In many cases, bacteria cause diseases, not cure them. However, Tal Danino from Columbia University believes that bacteria may be the key to conquering cancer. He and his research team recently designed bacteria to deliver anticancer agents to the core of a tumor. Armed with a litany of modern tools and technologies, Danino sees an opportunity for expanding this approach to fight cancer. 
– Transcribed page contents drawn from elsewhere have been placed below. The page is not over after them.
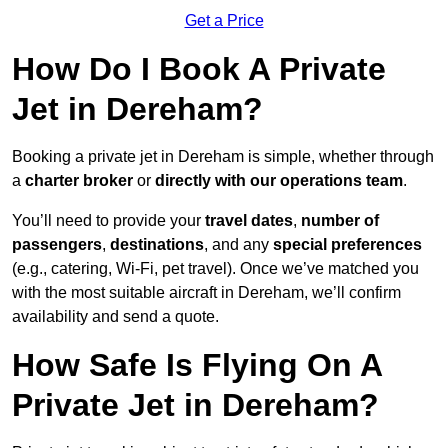
Get a Price
How Do I Book A Private
Jet in Dereham?
Booking a private jet in Dereham is simple, whether through
a
charter broker
or
directly with our operations team
.
You’ll need to provide your
travel dates
,
number of
passengers
,
destinations
, and any
special preferences
(e.g., catering, Wi-Fi, pet travel). Once we’ve matched you
with the most suitable aircraft in Dereham, we’ll confirm
availability and send a quote.
How Safe Is Flying On A
Private Jet in Dereham?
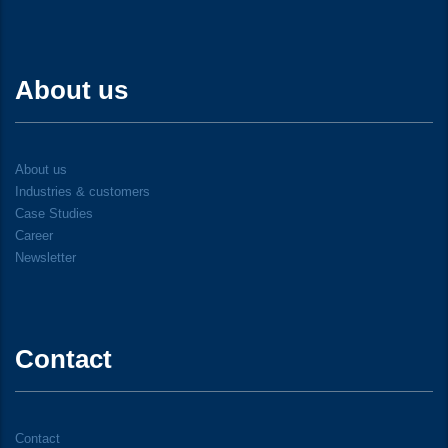
About us
About us
Industries & customers
Case Studies
Career
Newsletter
Contact
Contact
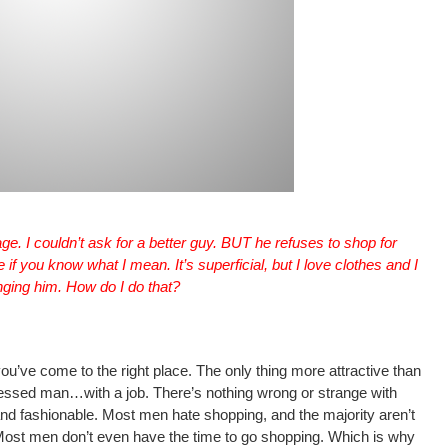
ge. I couldn’t ask for a better guy. BUT he refuses to shop for
if you know what I mean. It’s superficial, but I love clothes and I
nging him. How do I do that?
you’ve come to the right place. The only thing more attractive than
ressed man…with a job. There’s nothing wrong or strange with
nd fashionable. Most men hate shopping, and the majority aren’t
Most men don’t even have the time to go shopping. Which is why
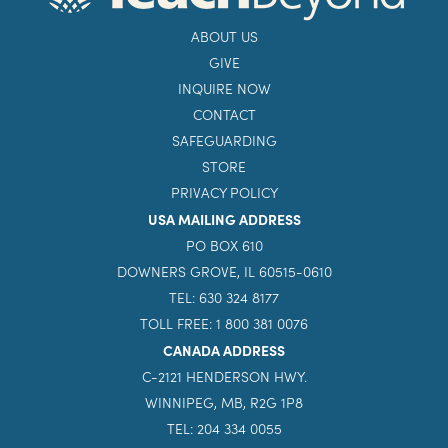
ABOUT US
GIVE
INQUIRE NOW
CONTACT
SAFEGUARDING
STORE
PRIVACY POLICY
USA MAILING ADDRESS
PO BOX 610
DOWNERS GROVE, IL 60515-0610
TEL: 630 324 8177
TOLL FREE: 1 800 381 0076
CANADA ADDRESS
C-2121 HENDERSON HWY.
WINNIPEG, MB, R2G 1P8
TEL: 204 334 0055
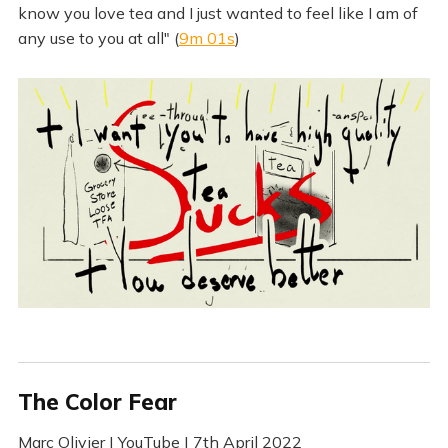
know you love tea and I just wanted to feel like I am of
any use to you at all" (
9m 01s
)
The Color Fear
Marc Olivier | YouTube | 7th April 2022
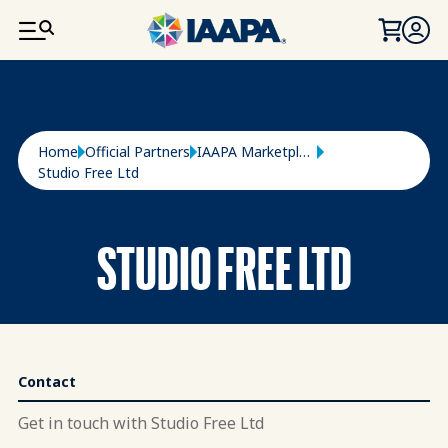
SKIP TO MAIN CONTENT
Breadcrumb
Home
Official Partners
IAAPA Marketplace
Studio Free Ltd
STUDIO FREE LTD
Contact
Get in touch with Studio Free Ltd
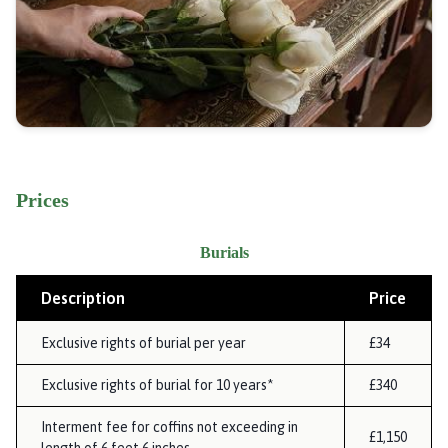
Prices
Burials
Description
Price
Exclusive rights of burial per year
£34
Exclusive rights of burial for 10 years*
£340
Interment fee for coffins not exceeding in
£1,150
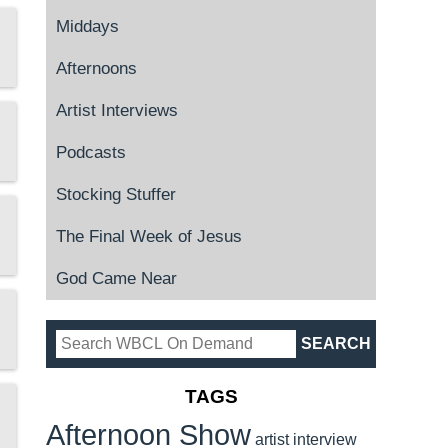
Middays
Afternoons
Artist Interviews
Podcasts
Stocking Stuffer
The Final Week of Jesus
God Came Near
TAGS
Afternoon Show
artist interview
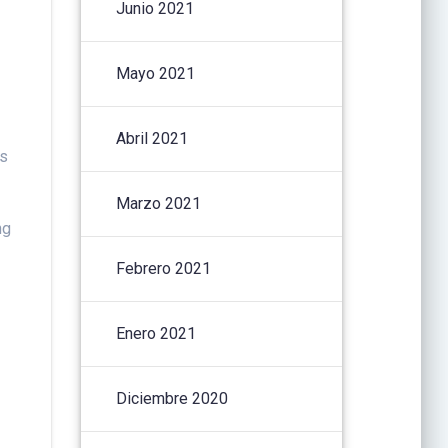
Junio 2021
Mayo 2021
Abril 2021
es
Marzo 2021
ng
Febrero 2021
Enero 2021
Diciembre 2020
As far back as 2600 BCE and the royal court of ancient Egypt, physicians observed a relationship between bacterial infection and cancer progression. From a modern medical perspective, the first intentional inoculation of a cancer patient occurred in 1863 when the German physician Wilhelm Busch infected a cancer patient with Streptococcus pyogenes and noted tumor regression. Unfortunately, the patient also died of the infection, demonstrating the importance of controlling bacterial virulence.1

Later, the American physician William Coley experimented with a heat-inactivated mixture of Streptococcus pyogenes and Serratia marcescens dubbed “Coley’s toxin.” Injecting this mixture into or near tumors brought considerable success,2 but an inability to explain the therapeutic mechanism or to control side effects meant that Coley’s toxin did not garner widespread acceptance. 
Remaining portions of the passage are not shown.